Start of Record set
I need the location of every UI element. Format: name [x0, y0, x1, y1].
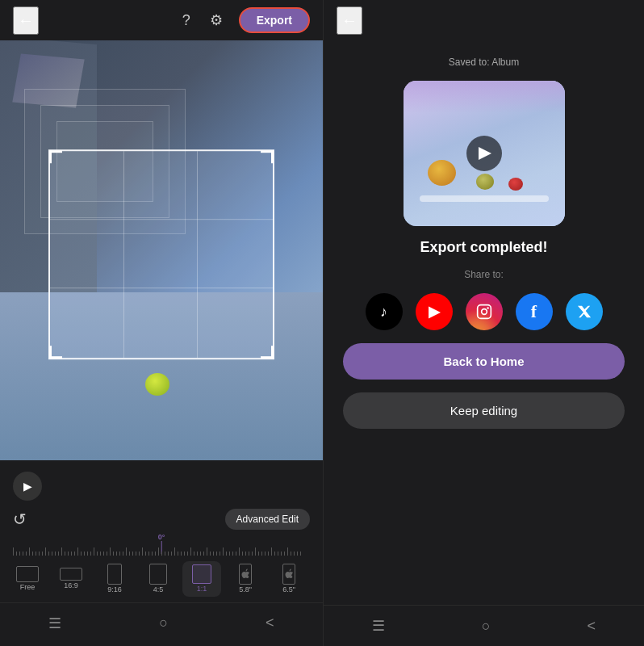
- svg-rect-0: [477, 305, 491, 319]
- left-nav-home-icon[interactable]: ○: [143, 611, 184, 635]
- video-thumbnail[interactable]: [404, 81, 565, 226]
- ratio-item-5-8-[interactable]: 5.8": [226, 560, 265, 598]
- ratio-icon-3: [149, 564, 167, 585]
- ruler-tick: [281, 552, 282, 556]
- ruler-tick: [58, 552, 59, 556]
- ruler-label: 0°: [158, 533, 165, 541]
- ruler-tick: [300, 552, 301, 556]
- ruler-tick: [242, 552, 243, 556]
- ratio-icon-0: [16, 566, 39, 582]
- ruler-tick: [126, 547, 127, 556]
- ratio-icon-6: [282, 564, 295, 585]
- ratio-label-1: 16:9: [64, 582, 78, 590]
- ratio-item-4-5[interactable]: 4:5: [139, 560, 178, 598]
- ratio-label-3: 4:5: [153, 586, 164, 594]
- advanced-edit-button[interactable]: Advanced Edit: [225, 509, 310, 530]
- ratio-icon-2: [107, 564, 122, 585]
- ruler-tick: [123, 552, 123, 556]
- share-tiktok-button[interactable]: ♪: [366, 293, 403, 330]
- ruler-tick: [194, 552, 194, 556]
- ruler-tick: [52, 552, 52, 556]
- play-button[interactable]: ▶: [13, 472, 42, 501]
- share-twitter-button[interactable]: [566, 293, 603, 330]
- ruler-tick: [287, 547, 288, 556]
- ruler-tick: [271, 547, 272, 556]
- ruler-tick: [77, 547, 78, 556]
- keep-editing-button[interactable]: Keep editing: [343, 392, 625, 429]
- ruler-tick: [190, 547, 191, 556]
- left-nav-bar: ☰ ○ <: [0, 602, 323, 644]
- ruler-tick: [210, 552, 211, 556]
- right-nav-home-icon[interactable]: ○: [466, 615, 507, 638]
- ruler-ticks: [13, 547, 310, 556]
- ratio-item-3-4[interactable]: 3:4: [313, 560, 323, 598]
- ruler-tick: [45, 547, 46, 556]
- ratio-label-6: 6.5": [282, 586, 295, 594]
- ruler-tick: [132, 552, 133, 556]
- ratio-label-5: 5.8": [239, 586, 252, 594]
- back-to-home-button[interactable]: Back to Home: [343, 343, 625, 380]
- ruler-tick: [48, 552, 49, 556]
- right-panel: ← Saved to: Album Export completed! Shar…: [324, 0, 644, 646]
- left-header: ← ? ⚙ Export: [0, 0, 323, 40]
- thumb-bar: [420, 195, 549, 202]
- ruler-tick: [265, 552, 266, 556]
- right-nav-menu-icon[interactable]: ☰: [356, 614, 401, 638]
- share-instagram-button[interactable]: [466, 293, 503, 330]
- ratio-item-1-1[interactable]: 1:1: [182, 561, 221, 597]
- ratio-label-4: 1:1: [197, 585, 207, 594]
- ruler-tick: [274, 552, 275, 556]
- export-button[interactable]: Export: [239, 7, 310, 33]
- ratio-item-16-9[interactable]: 16:9: [52, 564, 90, 594]
- ruler-tick: [174, 547, 175, 556]
- ruler-tick: [32, 552, 33, 556]
- ratio-item-free[interactable]: Free: [8, 563, 47, 595]
- ruler-tick: [158, 547, 159, 556]
- svg-point-2: [487, 307, 489, 309]
- ratio-item-9-16[interactable]: 9:16: [95, 560, 134, 598]
- share-to-label: Share to:: [464, 269, 504, 280]
- ruler-tick: [29, 547, 30, 556]
- ruler-tick: [152, 552, 153, 556]
- ratio-item-6-5-[interactable]: 6.5": [270, 560, 308, 598]
- corner-tr[interactable]: [261, 150, 274, 163]
- right-nav-back-icon[interactable]: <: [571, 615, 613, 638]
- timeline-ruler[interactable]: 0°: [0, 533, 323, 556]
- reset-button[interactable]: ↺: [13, 510, 27, 529]
- ruler-tick: [291, 552, 291, 556]
- right-back-button[interactable]: ←: [337, 6, 362, 35]
- ruler-tick: [165, 552, 165, 556]
- ruler-tick: [229, 552, 230, 556]
- advanced-edit-row: ↺ Advanced Edit: [0, 505, 323, 533]
- play-icon: ▶: [23, 480, 32, 493]
- thumb-ball-1: [428, 160, 456, 186]
- share-facebook-button[interactable]: f: [516, 293, 553, 330]
- back-button[interactable]: ←: [13, 6, 39, 35]
- settings-button[interactable]: ⚙: [207, 8, 226, 32]
- ruler-tick: [171, 552, 172, 556]
- help-button[interactable]: ?: [179, 9, 194, 32]
- ruler-tick: [36, 552, 36, 556]
- left-nav-back-icon[interactable]: <: [249, 611, 291, 635]
- ruler-tick: [187, 552, 188, 556]
- ruler-tick: [136, 552, 136, 556]
- ruler-tick: [268, 552, 269, 556]
- ruler-tick: [239, 547, 240, 556]
- ruler-tick: [255, 547, 256, 556]
- left-nav-menu-icon[interactable]: ☰: [32, 611, 77, 636]
- header-center-group: ? ⚙ Export: [179, 7, 310, 33]
- thumbnail-play-overlay[interactable]: [466, 136, 502, 171]
- green-ball: [145, 373, 169, 396]
- share-youtube-button[interactable]: ▶: [416, 293, 453, 330]
- share-icons-group: ♪ ▶ f: [366, 293, 603, 330]
- ruler-tick: [213, 552, 214, 556]
- ruler-tick: [94, 547, 94, 556]
- bottom-controls: ▶ ↺ Advanced Edit 0° Free16:99:164:51:15…: [0, 460, 323, 644]
- ruler-tick: [155, 552, 156, 556]
- ratio-label-0: Free: [20, 584, 36, 592]
- ruler-tick: [71, 552, 72, 556]
- ruler-tick: [161, 552, 162, 556]
- ratio-icon-1: [60, 568, 82, 581]
- ruler-tick: [207, 547, 207, 556]
- ruler-tick: [26, 552, 27, 556]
End of Record set
> [Task goal]:
Restate the data above word for word. Skip every picture.

> [Solution for this task]:
I need the location of every UI element. Format: name [x0, y0, x1, y1].
- svg-rect-0: [477, 305, 491, 319]
- left-nav-home-icon[interactable]: ○: [143, 611, 184, 635]
- video-thumbnail[interactable]: [404, 81, 565, 226]
- ratio-item-5-8-[interactable]: 5.8": [226, 560, 265, 598]
- ratio-icon-3: [149, 564, 167, 585]
- ruler-tick: [281, 552, 282, 556]
- ruler-tick: [58, 552, 59, 556]
- ruler-label: 0°: [158, 533, 165, 541]
- ruler-tick: [300, 552, 301, 556]
- ruler-tick: [242, 552, 243, 556]
- ratio-icon-0: [16, 566, 39, 582]
- ruler-tick: [126, 547, 127, 556]
- ratio-icon-6: [282, 564, 295, 585]
- ratio-label-1: 16:9: [64, 582, 78, 590]
- ratio-item-4-5[interactable]: 4:5: [139, 560, 178, 598]
- ratio-label-3: 4:5: [153, 586, 164, 594]
- advanced-edit-button[interactable]: Advanced Edit: [225, 509, 310, 530]
- ratio-icon-2: [107, 564, 122, 585]
- ruler-tick: [123, 552, 123, 556]
- share-tiktok-button[interactable]: ♪: [366, 293, 403, 330]
- ruler-tick: [194, 552, 194, 556]
- ruler-tick: [52, 552, 52, 556]
- play-button[interactable]: ▶: [13, 472, 42, 501]
- share-twitter-button[interactable]: [566, 293, 603, 330]
- ruler-tick: [287, 547, 288, 556]
- ruler-tick: [271, 547, 272, 556]
- ruler-tick: [77, 547, 78, 556]
- keep-editing-button[interactable]: Keep editing: [343, 392, 625, 429]
- ruler-tick: [190, 547, 191, 556]
- left-nav-bar: ☰ ○ <: [0, 602, 323, 644]
- ruler-tick: [210, 552, 211, 556]
- right-nav-home-icon[interactable]: ○: [466, 615, 507, 638]
- ruler-ticks: [13, 547, 310, 556]
- ratio-item-3-4[interactable]: 3:4: [313, 560, 323, 598]
- ruler-tick: [45, 547, 46, 556]
- ratio-label-6: 6.5": [282, 586, 295, 594]
- ruler-tick: [132, 552, 133, 556]
- ratio-label-5: 5.8": [239, 586, 252, 594]
- back-to-home-button[interactable]: Back to Home: [343, 343, 625, 380]
- ruler-tick: [48, 552, 49, 556]
- right-panel: ← Saved to: Album Export completed! Shar…: [324, 0, 644, 646]
- left-header: ← ? ⚙ Export: [0, 0, 323, 40]
- thumb-bar: [420, 195, 549, 202]
- ruler-tick: [265, 552, 266, 556]
- right-nav-menu-icon[interactable]: ☰: [356, 614, 401, 638]
- share-instagram-button[interactable]: [466, 293, 503, 330]
- ratio-item-1-1[interactable]: 1:1: [182, 561, 221, 597]
- ratio-label-4: 1:1: [197, 585, 207, 594]
- ruler-tick: [274, 552, 275, 556]
- export-button[interactable]: Export: [239, 7, 310, 33]
- ratio-item-16-9[interactable]: 16:9: [52, 564, 90, 594]
- ruler-tick: [174, 547, 175, 556]
- ruler-tick: [32, 552, 33, 556]
- ratio-item-free[interactable]: Free: [8, 563, 47, 595]
- ruler-tick: [158, 547, 159, 556]
- svg-point-2: [487, 307, 489, 309]
- ratio-item-9-16[interactable]: 9:16: [95, 560, 134, 598]
- share-to-label: Share to:: [464, 269, 504, 280]
- ruler-tick: [29, 547, 30, 556]
- ruler-tick: [152, 552, 153, 556]
- ratio-item-6-5-[interactable]: 6.5": [270, 560, 308, 598]
- corner-tr[interactable]: [261, 150, 274, 163]
- right-nav-back-icon[interactable]: <: [571, 615, 613, 638]
- timeline-ruler[interactable]: 0°: [0, 533, 323, 556]
- reset-button[interactable]: ↺: [13, 510, 27, 529]
- ruler-tick: [291, 552, 291, 556]
- right-back-button[interactable]: ←: [337, 6, 362, 35]
- ruler-tick: [165, 552, 165, 556]
- ruler-tick: [229, 552, 230, 556]
- advanced-edit-row: ↺ Advanced Edit: [0, 505, 323, 533]
- play-icon: ▶: [23, 480, 32, 493]
- thumb-ball-1: [428, 160, 456, 186]
- share-facebook-button[interactable]: f: [516, 293, 553, 330]
- back-button[interactable]: ←: [13, 6, 39, 35]
- settings-button[interactable]: ⚙: [207, 8, 226, 32]
- ruler-tick: [171, 552, 172, 556]
- help-button[interactable]: ?: [179, 9, 194, 32]
- ruler-tick: [36, 552, 36, 556]
- left-nav-back-icon[interactable]: <: [249, 611, 291, 635]
- ruler-tick: [187, 552, 188, 556]
- ruler-tick: [136, 552, 136, 556]
- ruler-tick: [268, 552, 269, 556]
- ruler-tick: [239, 547, 240, 556]
- ruler-tick: [255, 547, 256, 556]
- left-nav-menu-icon[interactable]: ☰: [32, 611, 77, 636]
- header-center-group: ? ⚙ Export: [179, 7, 310, 33]
- thumbnail-play-overlay[interactable]: [466, 136, 502, 171]
- green-ball: [145, 373, 169, 396]
- share-youtube-button[interactable]: ▶: [416, 293, 453, 330]
- share-icons-group: ♪ ▶ f: [366, 293, 603, 330]
- ruler-tick: [213, 552, 214, 556]
- ruler-tick: [94, 547, 94, 556]
- bottom-controls: ▶ ↺ Advanced Edit 0° Free16:99:164:51:15…: [0, 460, 323, 644]
- ruler-tick: [155, 552, 156, 556]
- ratio-label-0: Free: [20, 584, 36, 592]
- ruler-tick: [71, 552, 72, 556]
- ruler-tick: [161, 552, 162, 556]
- ratio-icon-1: [60, 568, 82, 581]
- ruler-tick: [207, 547, 207, 556]
- ruler-tick: [26, 552, 27, 556]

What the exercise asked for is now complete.